Task objective: For the records below, output every line from the one holding "fukucafe2012 (272, 424)" through the final line, unaltered, and no other lines.

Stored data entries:
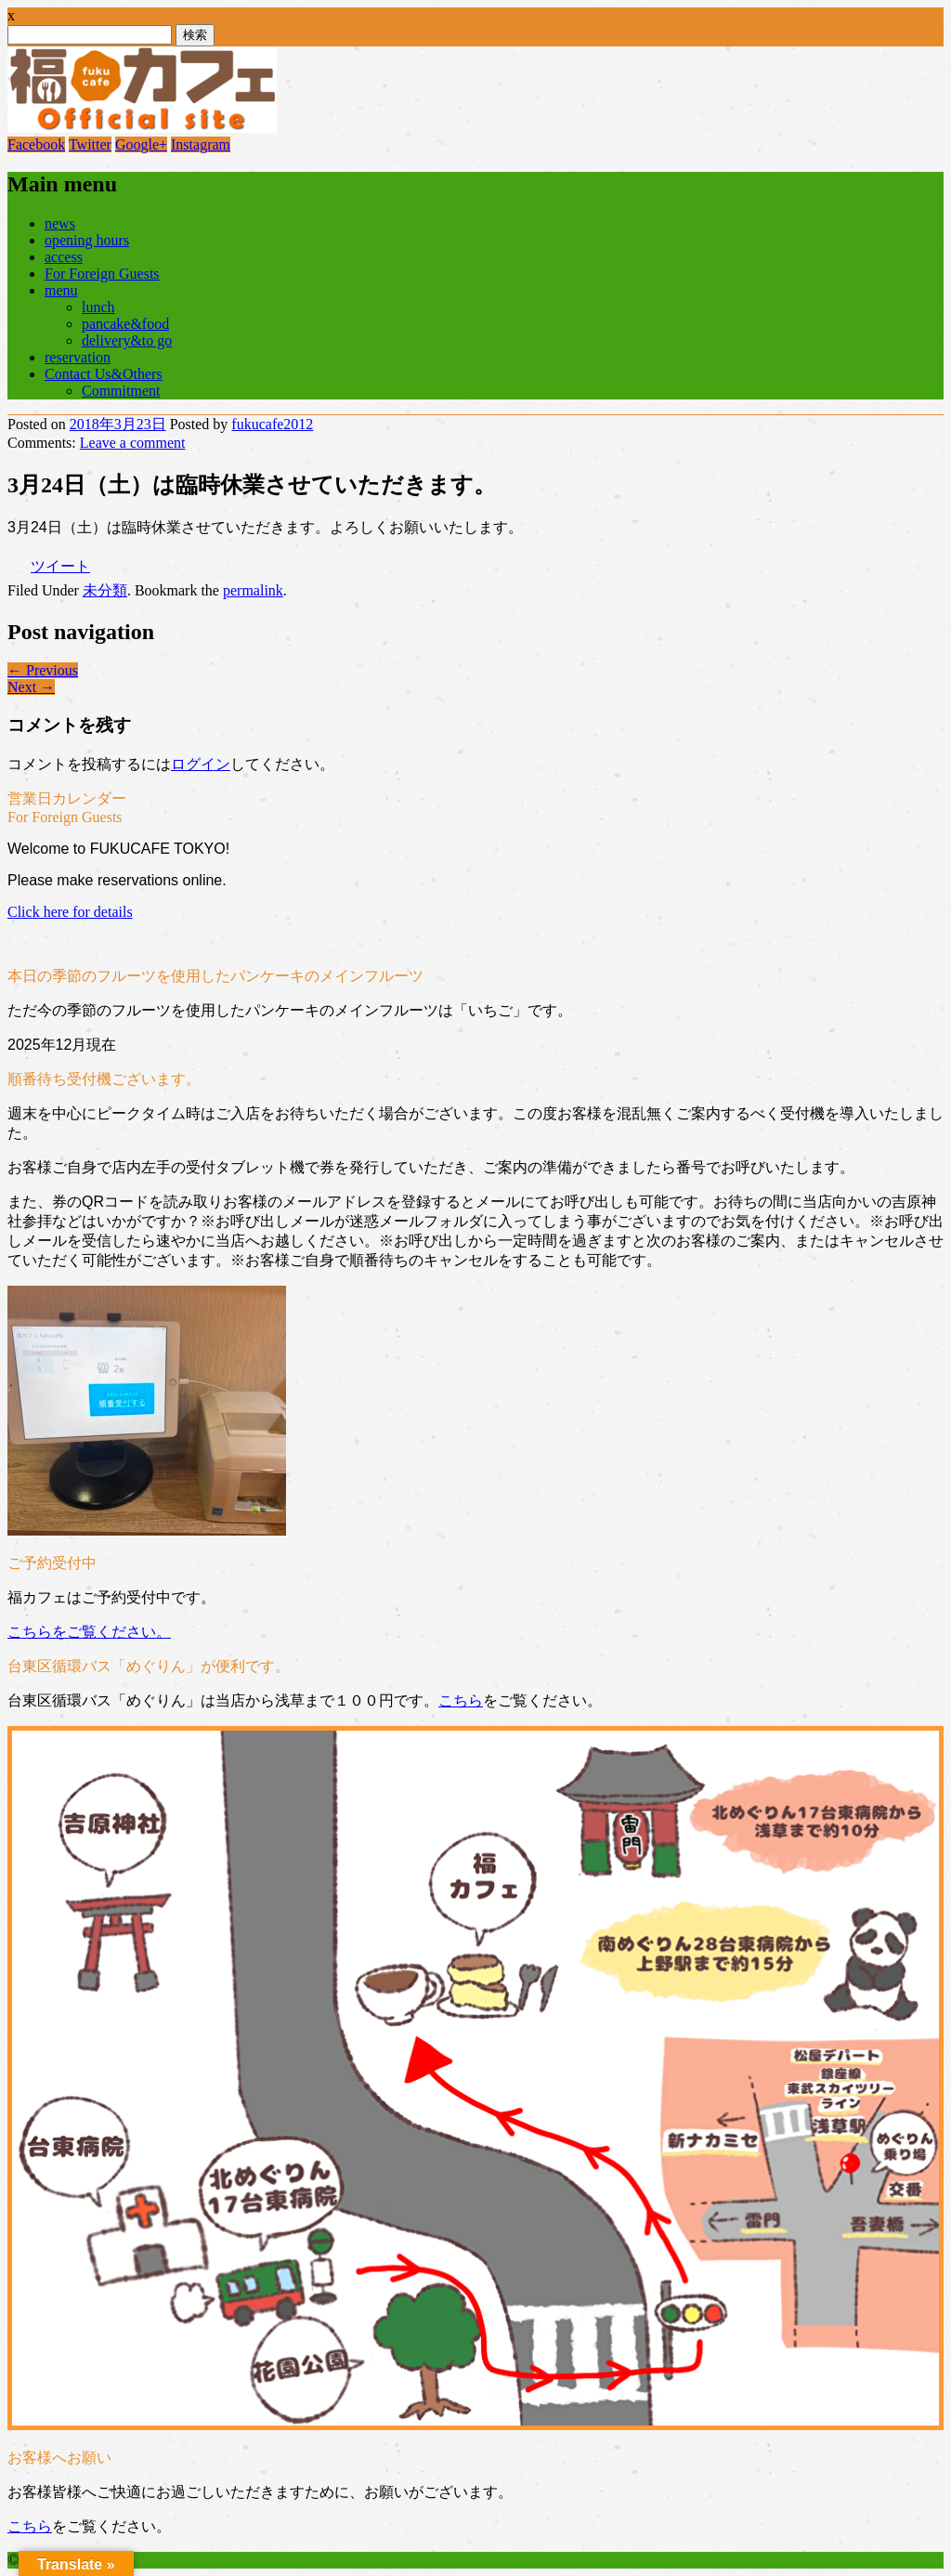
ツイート (60, 566)
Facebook (36, 144)
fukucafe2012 (272, 424)
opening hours (87, 240)
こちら (460, 1700)
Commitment (121, 391)
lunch (98, 307)
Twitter (90, 144)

Task result:
fukucafe2012 (272, 424)
opening hours (87, 240)
こちら (460, 1700)
Commitment (121, 391)
lunch (98, 307)
Twitter (90, 144)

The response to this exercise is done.